> _Prompt_: Below are records; the lines starting at the one with "Suppose you have" and ending at the one with "Mohsin Rasheed" must be reproduced exactly, both included. Pictures must not appear.

(Data supplied begins)

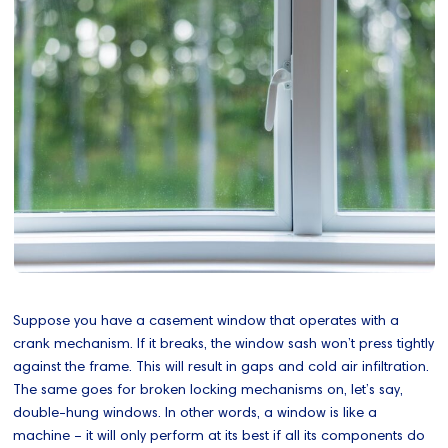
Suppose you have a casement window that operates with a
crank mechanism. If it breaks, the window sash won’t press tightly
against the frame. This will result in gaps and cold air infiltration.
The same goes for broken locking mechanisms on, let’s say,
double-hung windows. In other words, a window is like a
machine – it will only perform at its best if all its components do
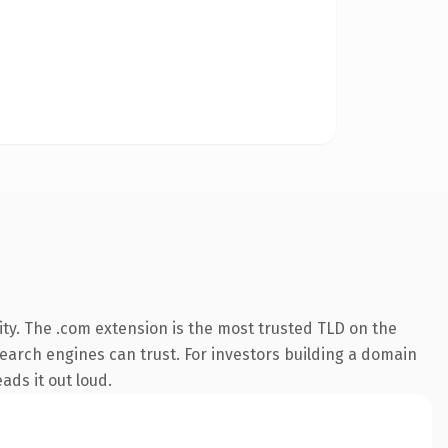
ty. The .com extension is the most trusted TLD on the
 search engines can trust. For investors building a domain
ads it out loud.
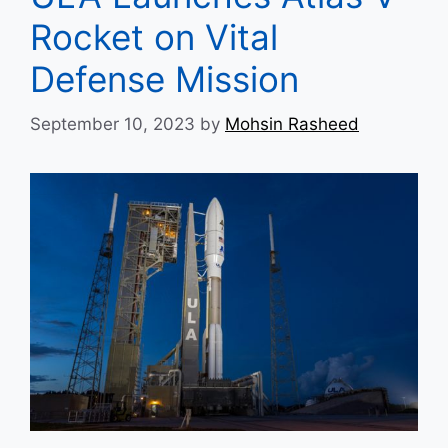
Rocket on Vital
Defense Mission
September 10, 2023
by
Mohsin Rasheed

(Data supplied ends)
(Data supplied begins)

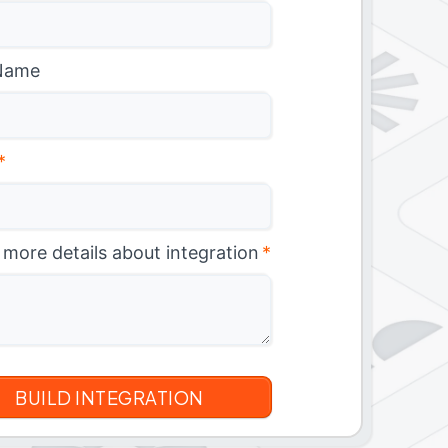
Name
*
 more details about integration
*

(Data supplied ends)
(Data supplied begins)

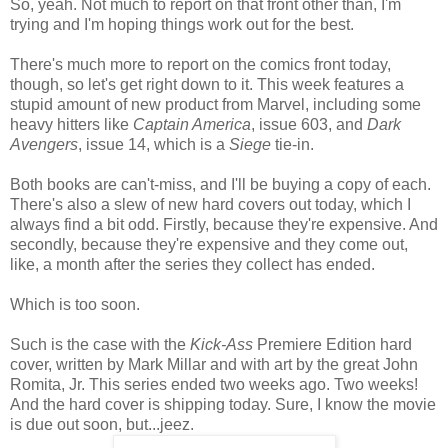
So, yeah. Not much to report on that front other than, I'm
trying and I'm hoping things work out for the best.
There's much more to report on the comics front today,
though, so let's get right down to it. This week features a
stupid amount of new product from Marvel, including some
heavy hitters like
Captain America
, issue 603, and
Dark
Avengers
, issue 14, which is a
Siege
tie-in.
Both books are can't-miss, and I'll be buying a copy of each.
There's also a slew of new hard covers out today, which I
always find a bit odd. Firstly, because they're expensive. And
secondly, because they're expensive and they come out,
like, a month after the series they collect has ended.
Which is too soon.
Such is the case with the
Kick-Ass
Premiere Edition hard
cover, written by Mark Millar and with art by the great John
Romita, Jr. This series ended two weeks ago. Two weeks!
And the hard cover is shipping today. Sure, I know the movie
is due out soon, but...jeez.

(Data supplied ends)

> _The answer_:
Suppose you have a casement window that operates with a
crank mechanism. If it breaks, the window sash won’t press tightly
against the frame. This will result in gaps and cold air infiltration.
The same goes for broken locking mechanisms on, let’s say,
double-hung windows. In other words, a window is like a
machine – it will only perform at its best if all its components do
ty. The .com extension is the most trusted TLD on the
 search engines can trust. For investors building a domain
ads it out loud.
Rocket on Vital
Defense Mission
September 10, 2023
by
Mohsin Rasheed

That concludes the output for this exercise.